I leaned against your name, perfectly rendered. It was given you by your father, and you gave it to me. I feel the cool of your touch in the summer afternoon, the reminder that you love me and welcome my visits as much as I crave you as if you were here. Your body is lithe and strong, from working the fields, and the scent of earth and sweat cling to you, like home. Scars of fence and falls make you more beautiful, and I have memorized each one as I searched your body, every night for the places that only I belonged. Your breath fills me with fire and readiness and hunger. Our autumn planting bore the bounty of the summer harvest, and her beauty outshone the constant sun.

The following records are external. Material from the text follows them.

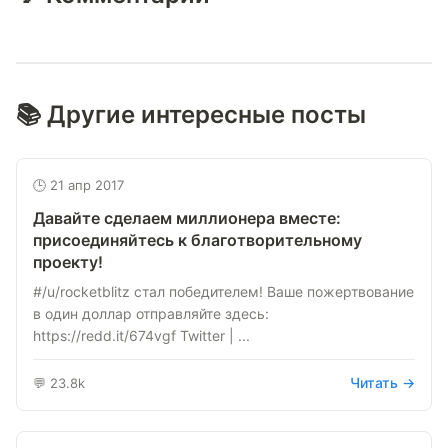
📚 Другие интересные посты
🕒 21 апр 2017
Давайте сделаем миллионера вместе:
присоединяйтесь к благотворительному
проекту!
#/u/rocketblitz стал победителем! Ваше пожертвование
в один доллар отправляйте здесь:
https://redd.it/674vgf Twitter | ...
Читать →
💬 23.8k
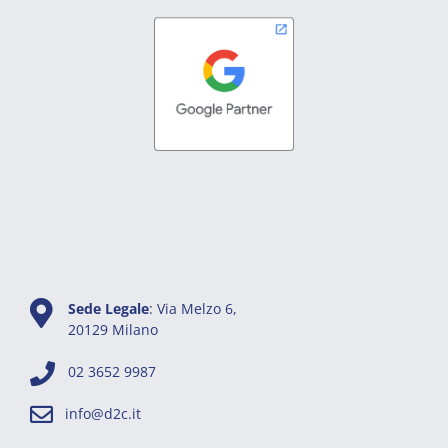
Sede Legale
: Via Melzo 6,
20129 Milano
02 3652 9987
info@d2c.it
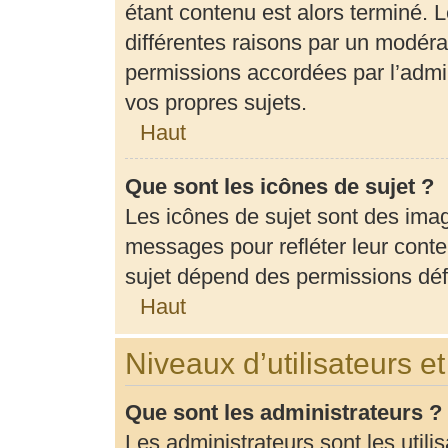
étant contenu est alors terminé. L
différentes raisons par un modéra
permissions accordées par l’admin
vos propres sujets.
Haut
Que sont les icônes de sujet ?
Les icônes de sujet sont des ima
messages pour refléter leur conten
sujet dépend des permissions défi
Haut
Niveaux d’utilisateurs e
Que sont les administrateurs ?
Les administrateurs sont les utili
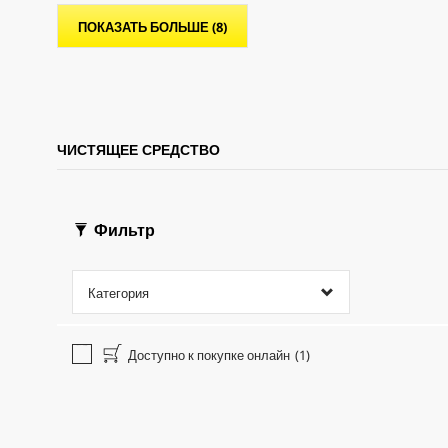
.
.
ПОКАЗАТЬ БОЛЬШЕ (8)
1
7
о
б
з
о
р
ЧИСТЯЩЕЕ СРЕДСТВО
а
Фильтр
Категория
Доступно к покупке онлайн
(1)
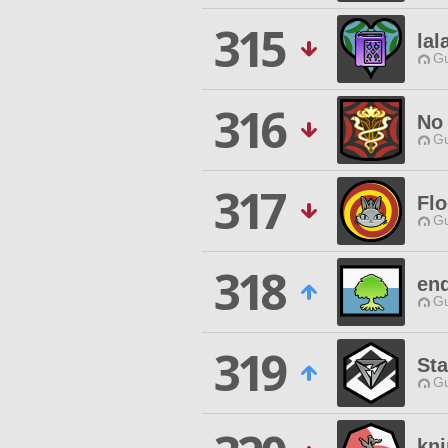
315
lal
Gu
316
No 
Gu
317
Flo
Gu
318
end
Gu
319
St
Gu
kni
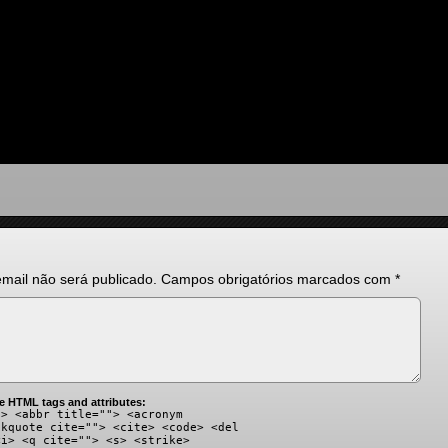
mail não será publicado.
Campos obrigatórios marcados com
*
e HTML tags and attributes:
"> <abbr title=""> <acronym
ckquote cite=""> <cite> <code> <del
<i> <q cite=""> <s> <strike>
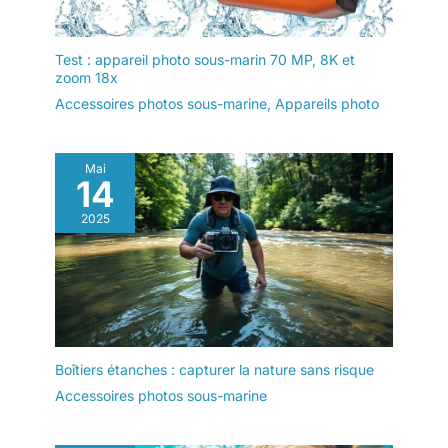
extrémités de la lampe
sont équipées d'un trou
de vis de 1/4 et de
Test : appareil photo sous-marin 70 MP, 8K et
zoom 18x
raccords tels que le
raccordement de 1/4 à 1
Accessoires photos sous-marine
,
Appareils photo
sphère, libérant les
mains, vous permettant
de photographier vous-
Mai
14
même sous l'eau
2025
Boîtiers étanches : capturer la nature sans risque
Accessoires photos sous-marine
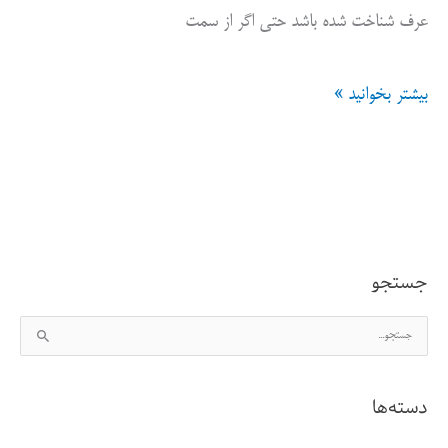
عرف شناخت شده باشد حتی اگر از سمت
بخش
بیشتر بخوانید »
اول
تاثیرات
الگوهای
ناکارآمد
جستجو
اجتماعی
ج
بر
س
زندگی
ت
دسته‌ها
ج
فردی
و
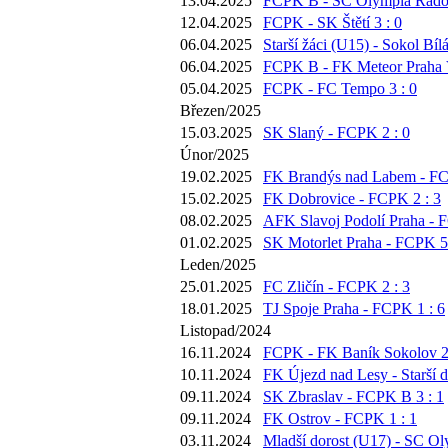
13.04.2025
FCPK B - SC Olympia Radotí
12.04.2025
FCPK - SK Štětí 3 : 0
06.04.2025
Starší žáci (U15) - Sokol Bíl
06.04.2025
FCPK B - FK Meteor Praha V
05.04.2025
FCPK - FC Tempo 3 : 0
Březen/2025
15.03.2025
SK Slaný - FCPK 2 : 0
Únor/2025
19.02.2025
FK Brandýs nad Labem - FC
15.02.2025
FK Dobrovice - FCPK 2 : 3
08.02.2025
AFK Slavoj Podolí Praha - 
01.02.2025
SK Motorlet Praha - FCPK 5 
Leden/2025
25.01.2025
FC Zličín - FCPK 2 : 3
18.01.2025
TJ Spoje Praha - FCPK 1 : 6
Listopad/2024
16.11.2024
FCPK - FK Baník Sokolov 2 
10.11.2024
FK Újezd nad Lesy - Starší d
09.11.2024
SK Zbraslav - FCPK B 3 : 1
09.11.2024
FK Ostrov - FCPK 1 : 1
03.11.2024
Mladší dorost (U17) - SC Ol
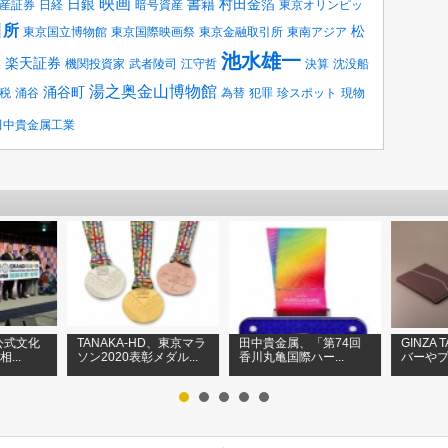
映画
日銀
書籍
村田金箔
産証券
日経
暗号資産
東京オリンピッ
引所
松
東京国立博物館
東京国際映画祭
東京金融取引所
東南アジア
池水雄一
楽天証券
業
機関投資家
武者陵司
江守哲
決算
沈没船
湯之奥金山博物館
涌谷町
税
涌谷
為替
犯罪
珍スポット
現物
田中貴金属工業
公式文化
TANAKA-HD、東京マラ
田中貴金属、「第74回
GINZA
...
ソン2020表彰メダル...
香川丸亀国際ハー...
バーやプ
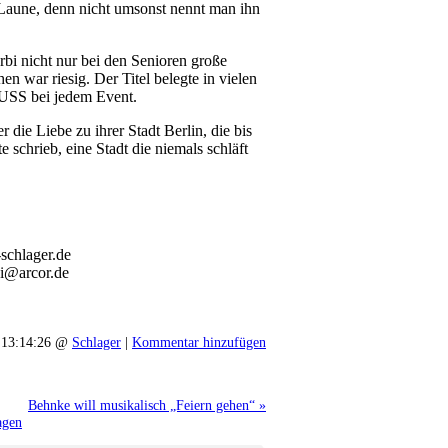
 Laune, denn nicht umsonst nennt man ihn
rbi nicht nur bei den Senioren große
 war riesig. Der Titel belegte in vielen
MUSS bei jedem Event.
die Liebe zu ihrer Stadt Berlin, die bis
schrieb, eine Stadt die niemals schläft
schlager.de
bi@arcor.de
 13:14:26 @
Schlager
|
Kommentar hinzufügen
Behnke will musikalisch „Feiern gehen“ »
agen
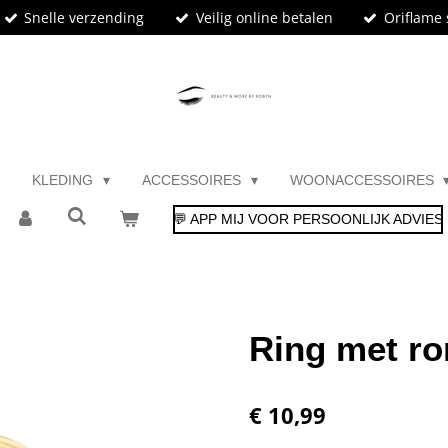
Snelle verzending
Veilig online betalen
Oriflame 
KLEDING
ACCESSOIRES
WOONACCESSOIRES
💬 APP MIJ VOOR PERSOONLIJK ADVIES
Ring met ro
€ 10,99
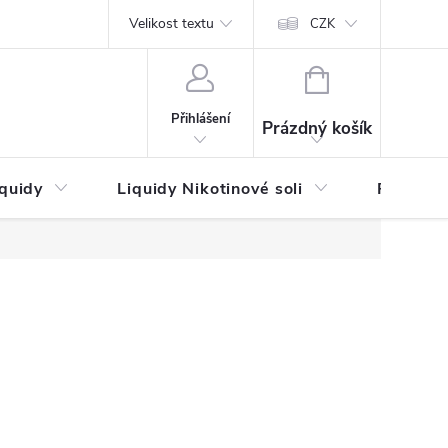
by platby
Reklamační řád
Velikost textu
Vrácení zboží a reklamace
Napi
CZK
NÁKUPNÍ
KOŠÍK
Přihlášení
Prázdný košík
iquidy
Liquidy Nikotinové soli
Příchutě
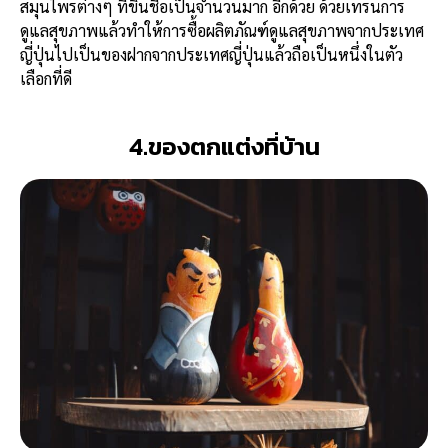
สมุนไพรต่างๆ ที่ขึ้นชื่อเป็นจำนวนมาก อีกด้วย ด้วยเทรนการ
ดูแลสุขภาพแล้วทำให้การซื้อผลิตภัณฑ์ดูแลสุขภาพจากประเทศ
ญี่ปุ่นไปเป็นของฝากจากประเทศญี่ปุ่นแล้วถือเป็นหนึ่งในตัว
เลือกที่ดี
4.ของตกแต่งที่บ้าน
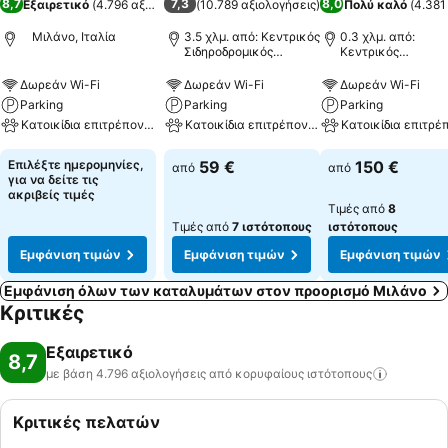
8,7
7,3
8,0
Εξαιρετικό
(
4.796 αξιολογήσεις
(
10.789 αξιολογήσεις
)
)
Πολύ καλό
(
4.381
Μιλάνο, Ιταλία
3.5 χλμ. από: Κεντρικός
0.3 χλμ. από:
Σιδηροδρομικός
Κεντρικός
Σταθμός του Μιλάνου
Σιδηροδρομικός
Σταθμός του Μιλά
Δωρεάν Wi-Fi
Δωρεάν Wi-Fi
Δωρεάν Wi-Fi
Parking
Parking
Parking
Κατοικίδια επιτρέπονται
Κατοικίδια επιτρέπονται
Κατοικίδια επιτρέ
Επιλέξτε ημερομηνίες,
59 €
150 €
από
από
για να δείτε τις
ακριβείς τιμές
Τιμές από
8
Τιμές από
7 ιστότοπους
ιστότοπους
Εμφάνιση τιμών
Εμφάνιση τιμών
Εμφάνιση τιμών
Εμφάνιση όλων των καταλυμάτων στον προορισμό Μιλάνο
Κριτικές
Εξαιρετικό
8,7
με βάση 4.796 αξιολογήσεις από κορυφαίους
ιστότοπους
Κριτικές πελατών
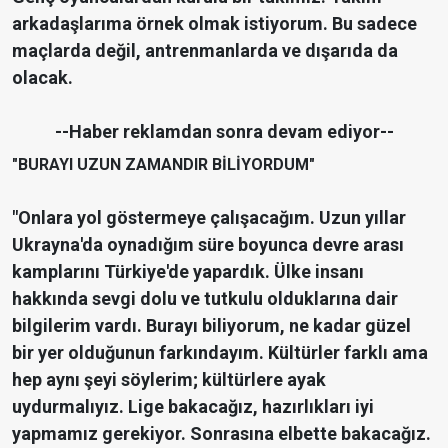
arkadaşlarıma örnek olmak istiyorum. Bu sadece
maçlarda değil, antrenmanlarda ve dışarıda da
olacak.
--Haber reklamdan sonra devam ediyor--
"BURAYI UZUN ZAMANDIR BİLİYORDUM"
"Onlara yol göstermeye çalışacağım. Uzun yıllar
Ukrayna'da oynadığım süre boyunca devre arası
kamplarını Türkiye'de yapardık. Ülke insanı
hakkında sevgi dolu ve tutkulu olduklarına dair
bilgilerim vardı. Burayı biliyorum, ne kadar güzel
bir yer olduğunun farkındayım. Kültürler farklı ama
hep aynı şeyi söylerim; kültürlere ayak
uydurmalıyız. Lige bakacağız, hazırlıkları iyi
yapmamız gerekiyor. Sonrasına elbette bakacağız.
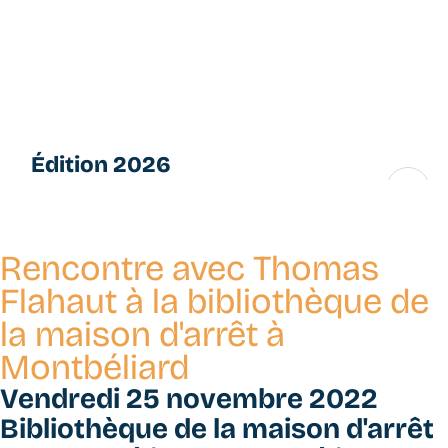
Aller
L
au
e
contenu
s
principal
P
e
ti
Édition 2026
t
e
16 → 28 novembre
s
F
Rencontre avec Thomas
u
g
Flahaut à la bibliothèque de
u
la maison d'arrêt à
e
Montbéliard
s
Vendredi 25 novembre 2022
Bibliothèque de la maison d'arrêt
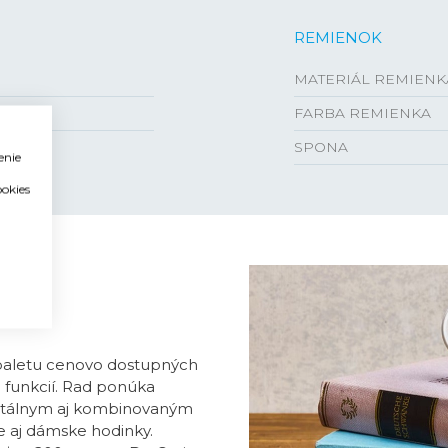
REMIENOK
MATERIÁL REMIENK
FARBA REMIENKA
SPONA
enie
ookies
 paletu cenovo dostupných
a funkcií. Rad ponúka
itálnym aj kombinovaným
e aj dámske hodinky.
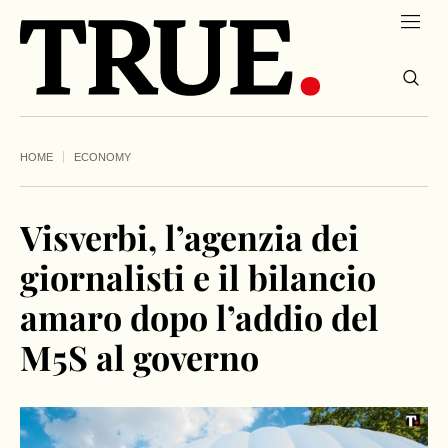
HOME
ECONOMY
Visverbi, l’agenzia dei
giornalisti e il bilancio
amaro dopo l’addio del
M5S al governo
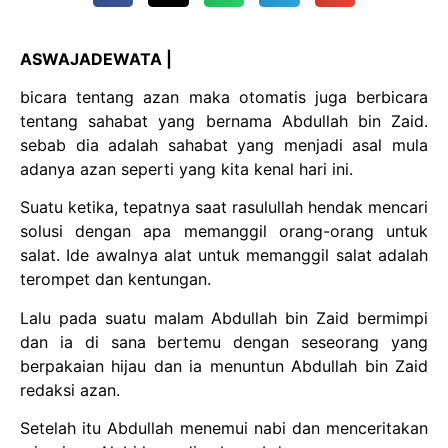
ASWAJADEWATA |
bicara tentang azan maka otomatis juga berbicara
tentang sahabat yang bernama Abdullah bin Zaid.
sebab dia adalah sahabat yang menjadi asal mula
adanya azan seperti yang kita kenal hari ini.
Suatu ketika, tepatnya saat rasulullah hendak mencari
solusi dengan apa memanggil orang-orang untuk
salat. Ide awalnya alat untuk memanggil salat adalah
terompet dan kentungan.
Lalu pada suatu malam Abdullah bin Zaid bermimpi
dan ia di sana bertemu dengan seseorang yang
berpakaian hijau dan ia menuntun Abdullah bin Zaid
redaksi azan.
Setelah itu Abdullah menemui nabi dan menceritakan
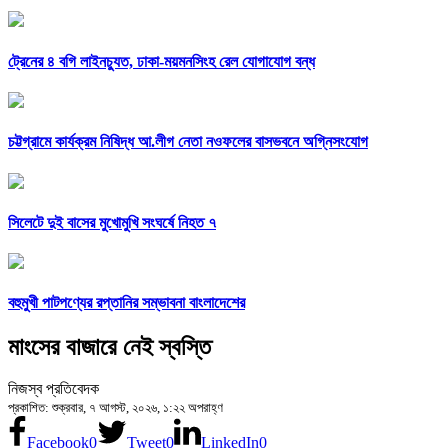
ট্রেনের ৪ বগি লাইনচ্যুত, ঢাকা-ময়মনসিংহ রেল যোগাযোগ বন্ধ
চট্টগ্রামে কার্যক্রম নিষিদ্ধ আ.লীগ নেতা নওফলের বাসভবনে অগ্নিসংযোগ
সিলেটে দুই বাসের মুখোমুখি সংঘর্ষে নিহত ৭
বহুমুখী পাটপণ্যের রপ্তানির সম্ভাবনা বাংলাদেশের
মাংসের বাজারে নেই স্বস্তি
নিজস্ব প্রতিবেদক
প্রকাশিত: শুক্রবার, ৭ আগস্ট, ২০২৬, ১:২২ অপরাহ্ণ
Facebook
0
Tweet
0
LinkedIn
0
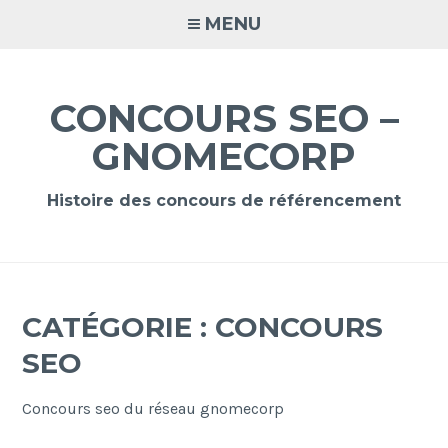
Accéder
MENU
au
contenu
principal
CONCOURS SEO –
GNOMECORP
Histoire des concours de référencement
CATÉGORIE :
CONCOURS
SEO
Concours seo du réseau gnomecorp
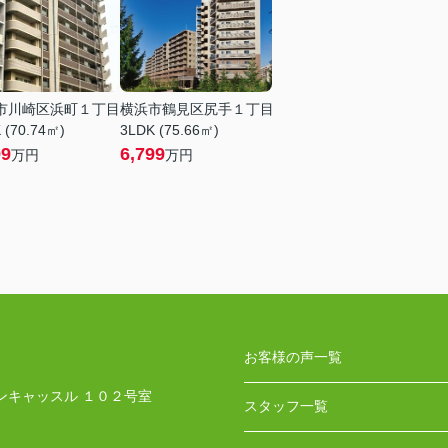
市川崎区浜町１丁目
横浜市鶴見区尻手１丁目
 (70.74㎡)
3LDK (75.66㎡)
99
6,799
万円
万円
お客様の声一覧
ンキャッスル １０２号室
スタッフ一覧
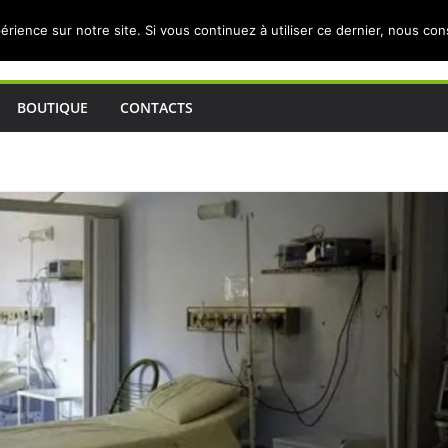
érience sur notre site. Si vous continuez à utiliser ce dernier, nous co
BOUTIQUE
CONTACTS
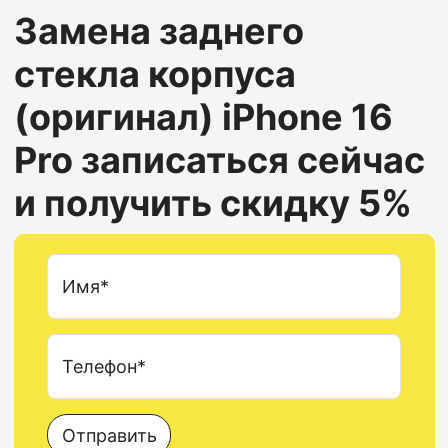
Замена заднего
стекла корпуса
(оригинал)
iPhone 16
Pro
записаться сейчас
и получить скидку 5%
Имя*
Телефон*
Отправить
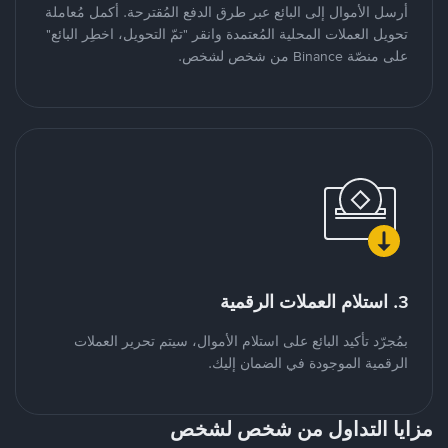
أرسل الأموال إلى البائع عبر طرق الدفع المُقترحة. أكمل مُعاملة
تحويل العملات المحلية المُعتمدة وانقر "تمّ التحويل، اخطِر البائع"
على منصّة Binance من شخص لشخص.
3. استلام العملات الرقمية
بمُجرّد تأكيد البائع على استلام الأموال، سيتم تحرير العملات
الرقمية الموجودة في الضمان إليك.
مزايا التداول من شخص لشخص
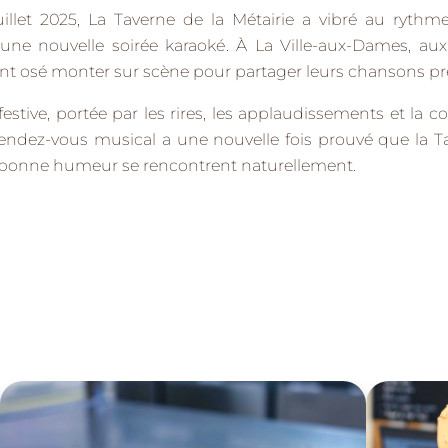
uillet 2025, La Taverne de la Métairie a vibré au rythm
d’une nouvelle
soirée karaoké
. À
La Ville-aux-Dames
, au
ont osé monter sur scène pour partager leurs chansons pr
estive, portée par les rires, les applaudissements et la c
rendez-vous musical a une nouvelle fois prouvé que la T
et bonne humeur se rencontrent naturellement.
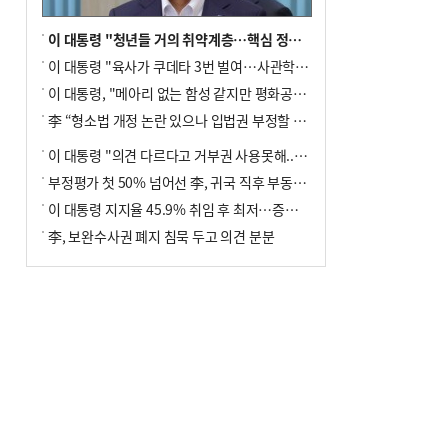
이 대통령 "청년들 거의 취약계층…핵심 정책 재편""
이 대통령 "육사가 쿠데타 3번 벌여…사관학교 통합 신속히 추진"
이 대통령, "메아리 없는 함성 같지만 평화공존책 계속해야"
李 “형소법 개정 논란 있으나 입법권 부정할 만큼은 아냐”(종합)
이 대통령 "의견 다르다고 거부권 사용못해.. 입법권 부정할 상황이라 보기 어려워"
부정평가 첫 50% 넘어선 李, 귀국 직후 부동산·증시 점검(종합)
이 대통령 지지율 45.9% 취임 후 최저…증시 폭락·연임 개헌 논란 영향
李, 보완수사권 폐지 침묵 두고 의견 분분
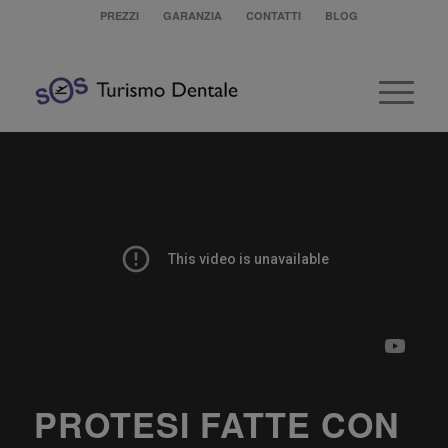
PREZZI
GARANZIA
CONTATTI
BLOG
PROTESI FATTE CON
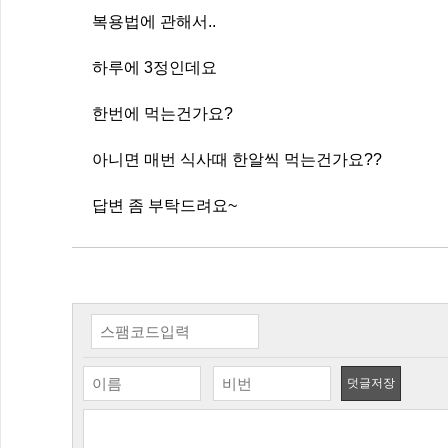
복용법에 관해서..
하루에 3정인데요
한번에 먹는건가요?
아니면 매번 식사때 한알씩 먹는건가요??
답변 좀 부탁드려요~
덧글저장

I cried to her dates, closer together than the sides of her crib. A space too short by anyone’s standards. The words above them a corn cob angel, a fragile, dusty rendition of the divine, brought to earth to shatter under the weight of this hard life. A sorry trade, these words for this spark of heaven. And i would have traded hers for his.
I dropped my burden on his dirt. Flowers that I brought because I had to. Something expected of offspring, and which will dry and decay until the weather crumbles them. He created me, but did not make me, for I would not lose my soul, as he did: smoke into ashes, settling onto barren soil. His breath, almost flammable, ignited my fury and my blame. I would trade his for hers.
Today, I lean against your name. The coolness on my back like the earth I share with you. I am tired, the work never ceases, and the hope never comes. Tonight, I will stay and sing to you, until my voice fades, quieter than the crickets, and till only the hills call back. Next week, they will put my name next to yours, and I will be home.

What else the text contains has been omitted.